Once you have read the entries, copy all of them exactly.

Supplied data Block Start

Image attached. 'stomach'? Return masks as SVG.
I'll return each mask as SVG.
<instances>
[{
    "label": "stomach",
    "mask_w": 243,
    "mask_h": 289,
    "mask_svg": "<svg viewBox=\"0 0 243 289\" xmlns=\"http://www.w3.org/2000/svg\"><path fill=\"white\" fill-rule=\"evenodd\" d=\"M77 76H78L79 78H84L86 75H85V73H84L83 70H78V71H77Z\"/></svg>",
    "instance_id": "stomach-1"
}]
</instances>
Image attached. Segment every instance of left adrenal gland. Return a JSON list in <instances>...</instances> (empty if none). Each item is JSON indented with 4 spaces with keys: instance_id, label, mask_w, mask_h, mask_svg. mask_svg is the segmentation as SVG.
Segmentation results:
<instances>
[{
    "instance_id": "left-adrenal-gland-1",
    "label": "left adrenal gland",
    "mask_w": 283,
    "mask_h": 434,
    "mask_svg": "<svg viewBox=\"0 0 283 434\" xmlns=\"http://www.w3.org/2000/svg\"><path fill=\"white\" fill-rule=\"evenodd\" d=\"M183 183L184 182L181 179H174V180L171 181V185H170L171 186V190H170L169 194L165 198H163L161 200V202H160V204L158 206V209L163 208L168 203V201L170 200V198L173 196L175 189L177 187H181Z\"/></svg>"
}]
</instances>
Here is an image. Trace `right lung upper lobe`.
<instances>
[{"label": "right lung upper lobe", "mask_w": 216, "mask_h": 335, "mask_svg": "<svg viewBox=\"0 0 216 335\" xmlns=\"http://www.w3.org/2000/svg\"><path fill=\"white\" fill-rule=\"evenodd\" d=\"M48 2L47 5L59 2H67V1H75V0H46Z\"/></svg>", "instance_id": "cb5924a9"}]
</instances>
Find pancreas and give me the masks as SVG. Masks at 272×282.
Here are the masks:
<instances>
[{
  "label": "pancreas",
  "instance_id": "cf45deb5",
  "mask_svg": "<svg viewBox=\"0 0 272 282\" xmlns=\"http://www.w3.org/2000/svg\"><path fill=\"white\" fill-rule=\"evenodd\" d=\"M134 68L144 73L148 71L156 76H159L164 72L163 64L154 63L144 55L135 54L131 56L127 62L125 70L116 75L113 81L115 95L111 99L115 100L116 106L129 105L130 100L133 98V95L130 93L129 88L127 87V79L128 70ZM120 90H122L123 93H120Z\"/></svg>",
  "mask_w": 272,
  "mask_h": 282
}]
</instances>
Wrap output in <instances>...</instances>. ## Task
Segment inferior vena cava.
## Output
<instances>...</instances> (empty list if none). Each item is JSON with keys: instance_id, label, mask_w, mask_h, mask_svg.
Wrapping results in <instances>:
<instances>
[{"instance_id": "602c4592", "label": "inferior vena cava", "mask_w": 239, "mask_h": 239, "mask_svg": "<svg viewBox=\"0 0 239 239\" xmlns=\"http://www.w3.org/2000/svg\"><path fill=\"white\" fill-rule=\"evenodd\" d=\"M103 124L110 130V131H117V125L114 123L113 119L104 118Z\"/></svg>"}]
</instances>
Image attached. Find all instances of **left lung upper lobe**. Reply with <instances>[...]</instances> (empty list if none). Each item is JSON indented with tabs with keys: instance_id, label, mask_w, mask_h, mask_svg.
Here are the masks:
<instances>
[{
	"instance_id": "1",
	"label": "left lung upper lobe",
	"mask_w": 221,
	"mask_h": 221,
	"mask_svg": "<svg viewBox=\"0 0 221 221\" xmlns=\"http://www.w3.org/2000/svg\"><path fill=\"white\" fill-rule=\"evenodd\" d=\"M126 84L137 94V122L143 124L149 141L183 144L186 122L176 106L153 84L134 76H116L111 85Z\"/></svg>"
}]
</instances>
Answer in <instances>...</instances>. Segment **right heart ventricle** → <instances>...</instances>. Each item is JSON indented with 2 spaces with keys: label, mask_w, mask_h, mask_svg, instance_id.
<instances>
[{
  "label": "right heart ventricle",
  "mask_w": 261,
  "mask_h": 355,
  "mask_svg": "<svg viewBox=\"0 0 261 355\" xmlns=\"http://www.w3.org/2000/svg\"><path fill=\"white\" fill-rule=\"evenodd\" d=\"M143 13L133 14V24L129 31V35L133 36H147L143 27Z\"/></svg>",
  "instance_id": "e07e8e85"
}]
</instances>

Supplied data Block End

(Response below)
Image attached. 'stomach'? Return masks as SVG.
I'll return each mask as SVG.
<instances>
[{
    "label": "stomach",
    "mask_w": 243,
    "mask_h": 289,
    "mask_svg": "<svg viewBox=\"0 0 243 289\" xmlns=\"http://www.w3.org/2000/svg\"><path fill=\"white\" fill-rule=\"evenodd\" d=\"M77 76H78L79 78H84L86 75H85V73H84L83 70H78V71H77Z\"/></svg>",
    "instance_id": "stomach-1"
}]
</instances>
Image attached. Segment every instance of left adrenal gland. Return a JSON list in <instances>...</instances> (empty if none). Each item is JSON indented with 4 spaces with keys: instance_id, label, mask_w, mask_h, mask_svg. mask_svg is the segmentation as SVG.
Segmentation results:
<instances>
[{
    "instance_id": "left-adrenal-gland-1",
    "label": "left adrenal gland",
    "mask_w": 283,
    "mask_h": 434,
    "mask_svg": "<svg viewBox=\"0 0 283 434\" xmlns=\"http://www.w3.org/2000/svg\"><path fill=\"white\" fill-rule=\"evenodd\" d=\"M183 183L184 182L181 179H174V180L171 181V185H170L171 186V190H170L169 194L165 198H163L161 200V202H160V204L158 206V209L163 208L168 203V201L170 200V198L173 196L175 189L177 187H181Z\"/></svg>"
}]
</instances>
Here is an image. Trace `right lung upper lobe`.
<instances>
[{"label": "right lung upper lobe", "mask_w": 216, "mask_h": 335, "mask_svg": "<svg viewBox=\"0 0 216 335\" xmlns=\"http://www.w3.org/2000/svg\"><path fill=\"white\" fill-rule=\"evenodd\" d=\"M48 2L47 5L59 2H67V1H75V0H46Z\"/></svg>", "instance_id": "cb5924a9"}]
</instances>
Find pancreas and give me the masks as SVG. Masks at 272×282.
Here are the masks:
<instances>
[{
  "label": "pancreas",
  "instance_id": "cf45deb5",
  "mask_svg": "<svg viewBox=\"0 0 272 282\" xmlns=\"http://www.w3.org/2000/svg\"><path fill=\"white\" fill-rule=\"evenodd\" d=\"M134 68L144 73L148 71L156 76H159L164 72L163 64L154 63L144 55L135 54L131 56L127 62L125 70L116 75L113 81L115 95L111 99L115 100L116 106L129 105L130 100L133 98V95L130 93L129 88L127 87V79L128 70ZM120 90H122L123 93H120Z\"/></svg>",
  "mask_w": 272,
  "mask_h": 282
}]
</instances>
Wrap output in <instances>...</instances>. ## Task
Segment inferior vena cava.
## Output
<instances>...</instances> (empty list if none). Each item is JSON with keys: instance_id, label, mask_w, mask_h, mask_svg.
Wrapping results in <instances>:
<instances>
[{"instance_id": "602c4592", "label": "inferior vena cava", "mask_w": 239, "mask_h": 239, "mask_svg": "<svg viewBox=\"0 0 239 239\" xmlns=\"http://www.w3.org/2000/svg\"><path fill=\"white\" fill-rule=\"evenodd\" d=\"M103 124L110 130V131H117V125L114 123L113 119L104 118Z\"/></svg>"}]
</instances>
Image attached. Find all instances of **left lung upper lobe**. Reply with <instances>[...]</instances> (empty list if none). Each item is JSON indented with tabs with keys: instance_id, label, mask_w, mask_h, mask_svg.
Here are the masks:
<instances>
[{
	"instance_id": "1",
	"label": "left lung upper lobe",
	"mask_w": 221,
	"mask_h": 221,
	"mask_svg": "<svg viewBox=\"0 0 221 221\" xmlns=\"http://www.w3.org/2000/svg\"><path fill=\"white\" fill-rule=\"evenodd\" d=\"M126 84L137 94V122L143 124L149 141L183 144L186 122L176 106L153 84L134 76H116L111 85Z\"/></svg>"
}]
</instances>
Answer in <instances>...</instances>. Segment **right heart ventricle** → <instances>...</instances>. Each item is JSON indented with 2 spaces with keys: label, mask_w, mask_h, mask_svg, instance_id.
<instances>
[{
  "label": "right heart ventricle",
  "mask_w": 261,
  "mask_h": 355,
  "mask_svg": "<svg viewBox=\"0 0 261 355\" xmlns=\"http://www.w3.org/2000/svg\"><path fill=\"white\" fill-rule=\"evenodd\" d=\"M143 13L133 14V24L129 31V35L133 36H147L143 27Z\"/></svg>",
  "instance_id": "e07e8e85"
}]
</instances>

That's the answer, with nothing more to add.